Ou comment trouver vraiment la foi
Prédication de Robert Philipoussi



PRÉDICATION
 

3 formules négatives célèbres.
Nous trouvons dans ce célèbre récit 3 formules tout autant célèbres mais qui ont une caractéristique commune. Elles sont toutes trois des formules négatives :
La première : Elles ne trouvèrent pas le corps de Jésus,
alors qu'elles étaient venues pour l'embaumer.
La deuxième : Il n'est pas ici.
Disent aux femmes les deux hommes qui ont des habits qui resplendissent
et enfin, sans doute la plus célèbres des négatives de Pâques : Ils ne crurent pas les femmes,
c'est la réaction générale des disciples

Nous allons aborder ces négatives célèbres pour avec elles comprendre comment ce récit de Pâques vient instituer un nouveau rapport à Dieu, une nouvelle considération de l'acte même de croire.
Chaque formule deviendra un obstacle sur notre chemin de la foi, mais aussi une chance de croire – je dirais- de croire « mieux », ou de croire vraiment. Un peu comme le « vraiment » du « vraiment » ressuscité.
 

« Elles ne trouvèrent pas le corps de Jésus »
Ce petit matin de Pâques commence par une déception. Ces femmes ont un travail – qui est leur travail - à faire.

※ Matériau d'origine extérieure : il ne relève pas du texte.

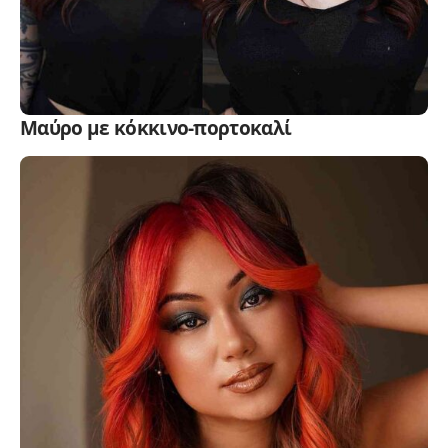
Μαύρο με κόκκινο-πορτοκαλί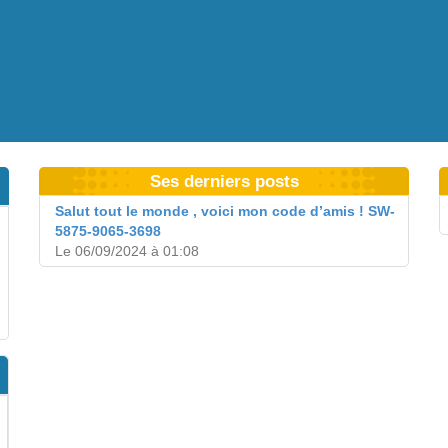
Ses derniers posts
Salut tout le monde , voici mon code d’amis ! SW-
5875-9065-3698
Le 06/09/2024 à 01:08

Le travail des femmes est d'accueillir le corps humain quand il nait mais aussi d'accueillir le corps de l'humain quand il est mort. Embaumer les morts, c'est ce qui leur incombe parce que ce sont des femmes et que les femmes dans cet endroit là et en ce temps là, c'est ce qu'elles font.
Le travail particulier de ces femmes ce matin-là est d'accueillir le corps mort de leur maître. Mais ce matin- là :  elles sont privées de cette tâche.
Le corps n'était pas là. C'est aussi violent qu'une grossesse qui serait suivie de rien.
Dans ce moment là - où il ne peut pas être encore question de se réjouir - le fait que ce qui devait se passer ne se passe pas est une profonde déception qui va se mêler à de l'angoisse.
Non seulement parce ces femmes n'ont pas la possibilité d'embaumer le corps de celui qu'elles aimaient, mais aussi parce que, brusquement, il se révèle qu'elles sont devenues inutiles. Vacantes.
« Elles ne trouvèrent pas le corps de Jésus » : voilà une formule-clé, qui peut commencer à illustrer les difficultés à croire en général. Dans le sens où « croire », ne serait pas simplement « admettre l'existence d'un Dieu », mais serait : naître ou renaître à la confiance, espérer contre toute attente.
Voilà: sur le chemin de la foi, nous cherchions un corps et nous n'avons pas trouvé le corps.
Ce que nous cherchions, c'était un Dieu immobilisé là où il aurait été mis. Un Dieu sans vie, c'est à dire sans parole, sans souffle, et c'est ce Dieu là que nous cherchions parce que, sans doute, c'était la seule conception de lui que nous avions.
Nous devions le trouver pour vraiment arriver à croire, et ne le trouvant pas, ne trouvant pas, par exemple dans une Église ou une communauté chrétienne, ce qui pour nous représente « la consistance », et bien nous sommes déçus, et soit nous abandonnons, ou alors, nous nous mettons à croire en demi teinte.
Il s'agit là d'une déception particulière.
Je vais illustrer par une image, mais ne vous laissez pas fasciner par l'image. Parfois des personnes rejoignent notre église en croyant y trouver quelque chose comme par exemple : « une communauté idéale de frères et des sœurs réconciliés dans l'amour » et comment dire ?  Ces personnes ne trouvent pas ça parce que nous sommes plutôt une communion un peu disparate de gens qui travaillent leur mission de devenir des frères et des sœurs.
Ne trouvant pas l'Éden de stabilité qu'elles attendaient, des personnes nouvelles peuvent être sont déçues. Et soit elles s'en vont , soit elles se mettent en demi teinte.
Je dirais que ces personnes n'ont pas trouvé  "le corps  mort" , c'est à dire la correspondance exacte de ce qu'elles attendaient.
Ces femmes qui ne trouvent pas le corps représentent symboliquement tous ces prêtres des religions anciennes qui en ce jour de Pâques sont réduit au chômage.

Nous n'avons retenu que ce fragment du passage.